═══ Input records ═══
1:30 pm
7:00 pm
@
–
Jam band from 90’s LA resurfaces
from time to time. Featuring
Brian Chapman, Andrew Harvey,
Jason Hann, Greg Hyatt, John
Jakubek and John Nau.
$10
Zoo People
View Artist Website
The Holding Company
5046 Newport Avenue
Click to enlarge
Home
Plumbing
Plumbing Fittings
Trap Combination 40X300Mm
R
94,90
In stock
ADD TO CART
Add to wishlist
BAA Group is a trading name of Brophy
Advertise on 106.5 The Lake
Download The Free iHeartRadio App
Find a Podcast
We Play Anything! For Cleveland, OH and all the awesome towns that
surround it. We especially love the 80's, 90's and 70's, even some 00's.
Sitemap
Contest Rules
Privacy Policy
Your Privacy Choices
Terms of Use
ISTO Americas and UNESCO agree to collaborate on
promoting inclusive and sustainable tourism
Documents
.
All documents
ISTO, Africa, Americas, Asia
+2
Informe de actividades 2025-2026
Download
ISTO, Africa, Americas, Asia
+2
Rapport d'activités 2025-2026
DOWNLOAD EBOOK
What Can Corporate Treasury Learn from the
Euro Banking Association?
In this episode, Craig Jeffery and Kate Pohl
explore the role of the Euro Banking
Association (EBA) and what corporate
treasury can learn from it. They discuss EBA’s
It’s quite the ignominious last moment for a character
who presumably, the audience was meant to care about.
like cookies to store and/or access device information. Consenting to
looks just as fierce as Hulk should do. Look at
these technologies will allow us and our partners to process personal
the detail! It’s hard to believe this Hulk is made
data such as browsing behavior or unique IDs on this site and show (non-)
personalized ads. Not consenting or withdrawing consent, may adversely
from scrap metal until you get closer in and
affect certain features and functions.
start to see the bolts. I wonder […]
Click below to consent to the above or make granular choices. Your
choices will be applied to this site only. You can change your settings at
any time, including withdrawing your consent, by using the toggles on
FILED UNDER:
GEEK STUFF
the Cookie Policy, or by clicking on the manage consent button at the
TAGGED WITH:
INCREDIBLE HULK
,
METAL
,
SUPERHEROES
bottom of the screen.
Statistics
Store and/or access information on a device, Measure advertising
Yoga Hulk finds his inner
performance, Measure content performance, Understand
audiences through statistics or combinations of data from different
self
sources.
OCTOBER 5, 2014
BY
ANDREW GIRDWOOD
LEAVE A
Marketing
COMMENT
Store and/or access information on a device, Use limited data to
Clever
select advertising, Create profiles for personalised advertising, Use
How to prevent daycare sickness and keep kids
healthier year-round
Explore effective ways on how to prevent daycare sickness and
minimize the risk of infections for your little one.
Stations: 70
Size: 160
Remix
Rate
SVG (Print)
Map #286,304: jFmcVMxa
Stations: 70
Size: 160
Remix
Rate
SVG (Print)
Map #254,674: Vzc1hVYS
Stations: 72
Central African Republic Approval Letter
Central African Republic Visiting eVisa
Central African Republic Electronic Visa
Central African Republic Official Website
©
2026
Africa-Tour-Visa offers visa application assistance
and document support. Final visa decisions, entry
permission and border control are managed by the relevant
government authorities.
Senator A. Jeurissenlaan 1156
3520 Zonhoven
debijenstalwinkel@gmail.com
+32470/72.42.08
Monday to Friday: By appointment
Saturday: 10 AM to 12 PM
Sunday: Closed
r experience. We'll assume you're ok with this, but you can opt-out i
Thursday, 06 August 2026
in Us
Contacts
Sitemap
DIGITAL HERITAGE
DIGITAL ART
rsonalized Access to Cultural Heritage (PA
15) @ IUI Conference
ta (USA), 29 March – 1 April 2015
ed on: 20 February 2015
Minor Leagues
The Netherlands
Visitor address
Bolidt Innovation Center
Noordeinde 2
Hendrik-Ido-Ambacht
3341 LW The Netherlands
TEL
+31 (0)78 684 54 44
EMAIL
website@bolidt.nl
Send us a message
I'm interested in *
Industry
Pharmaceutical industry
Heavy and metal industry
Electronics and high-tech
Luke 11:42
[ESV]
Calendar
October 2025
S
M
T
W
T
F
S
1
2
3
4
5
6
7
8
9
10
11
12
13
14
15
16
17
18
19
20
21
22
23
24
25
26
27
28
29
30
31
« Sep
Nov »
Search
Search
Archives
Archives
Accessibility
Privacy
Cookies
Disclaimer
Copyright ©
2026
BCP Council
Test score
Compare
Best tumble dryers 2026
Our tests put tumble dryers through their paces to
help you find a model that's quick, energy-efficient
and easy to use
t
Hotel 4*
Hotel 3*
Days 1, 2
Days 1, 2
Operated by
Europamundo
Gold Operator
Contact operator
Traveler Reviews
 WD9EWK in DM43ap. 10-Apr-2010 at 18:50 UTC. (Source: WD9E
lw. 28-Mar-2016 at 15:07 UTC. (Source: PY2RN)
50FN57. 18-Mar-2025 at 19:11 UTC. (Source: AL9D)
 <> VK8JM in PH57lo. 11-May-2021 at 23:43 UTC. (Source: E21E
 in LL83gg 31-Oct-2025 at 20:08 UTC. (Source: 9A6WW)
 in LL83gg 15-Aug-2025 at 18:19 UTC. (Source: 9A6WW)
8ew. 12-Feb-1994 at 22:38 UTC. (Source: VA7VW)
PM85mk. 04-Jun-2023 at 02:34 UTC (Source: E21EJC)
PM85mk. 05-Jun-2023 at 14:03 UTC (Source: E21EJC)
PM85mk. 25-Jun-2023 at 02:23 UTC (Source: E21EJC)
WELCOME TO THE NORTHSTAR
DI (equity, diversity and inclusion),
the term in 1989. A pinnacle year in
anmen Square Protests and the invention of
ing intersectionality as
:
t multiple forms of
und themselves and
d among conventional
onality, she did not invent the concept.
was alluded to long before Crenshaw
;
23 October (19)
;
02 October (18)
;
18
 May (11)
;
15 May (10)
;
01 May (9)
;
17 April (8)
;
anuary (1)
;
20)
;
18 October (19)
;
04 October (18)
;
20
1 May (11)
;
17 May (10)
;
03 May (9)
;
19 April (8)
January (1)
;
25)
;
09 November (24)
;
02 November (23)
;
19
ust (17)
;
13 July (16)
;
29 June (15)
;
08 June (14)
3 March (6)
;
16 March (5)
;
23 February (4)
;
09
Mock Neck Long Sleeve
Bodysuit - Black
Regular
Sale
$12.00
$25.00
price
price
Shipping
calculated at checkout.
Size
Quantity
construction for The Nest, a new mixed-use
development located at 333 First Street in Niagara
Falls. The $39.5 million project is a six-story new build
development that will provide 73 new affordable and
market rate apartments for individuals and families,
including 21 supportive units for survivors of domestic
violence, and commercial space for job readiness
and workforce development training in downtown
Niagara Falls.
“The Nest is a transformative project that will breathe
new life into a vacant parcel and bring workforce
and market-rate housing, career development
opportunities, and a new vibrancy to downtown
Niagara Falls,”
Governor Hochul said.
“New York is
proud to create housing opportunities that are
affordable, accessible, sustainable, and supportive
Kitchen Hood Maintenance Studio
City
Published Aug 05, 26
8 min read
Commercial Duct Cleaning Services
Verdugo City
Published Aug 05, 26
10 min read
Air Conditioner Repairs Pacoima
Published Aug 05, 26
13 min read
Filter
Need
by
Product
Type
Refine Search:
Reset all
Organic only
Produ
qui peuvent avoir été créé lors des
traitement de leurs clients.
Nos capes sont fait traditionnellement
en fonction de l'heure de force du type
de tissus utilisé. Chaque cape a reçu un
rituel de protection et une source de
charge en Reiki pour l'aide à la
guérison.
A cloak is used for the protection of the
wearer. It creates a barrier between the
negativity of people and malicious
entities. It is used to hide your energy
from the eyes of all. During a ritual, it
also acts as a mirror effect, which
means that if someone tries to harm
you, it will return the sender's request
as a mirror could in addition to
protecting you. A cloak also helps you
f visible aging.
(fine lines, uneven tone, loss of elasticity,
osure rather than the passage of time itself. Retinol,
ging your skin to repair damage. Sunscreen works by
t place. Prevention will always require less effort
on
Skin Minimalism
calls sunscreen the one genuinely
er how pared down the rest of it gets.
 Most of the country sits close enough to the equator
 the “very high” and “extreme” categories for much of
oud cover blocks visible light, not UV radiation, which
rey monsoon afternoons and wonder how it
═══
Please reproduce, exactly as they appear above, the lines from the line containing "rituel de protection et une source de" up to and including the line containing "(fine lines, uneven".

• [Task output]:
rituel de protection et une source de
charge en Reiki pour l'aide à la
guérison.
A cloak is used for the protection of the
wearer. It creates a barrier between the
negativity of people and malicious
entities. It is used to hide your energy
from the eyes of all. During a ritual, it
also acts as a mirror effect, which
means that if someone tries to harm
you, it will return the sender's request
as a mirror could in addition to
protecting you. A cloak also helps you
f visible aging.
(fine lines, uneven tone, loss of elasticity,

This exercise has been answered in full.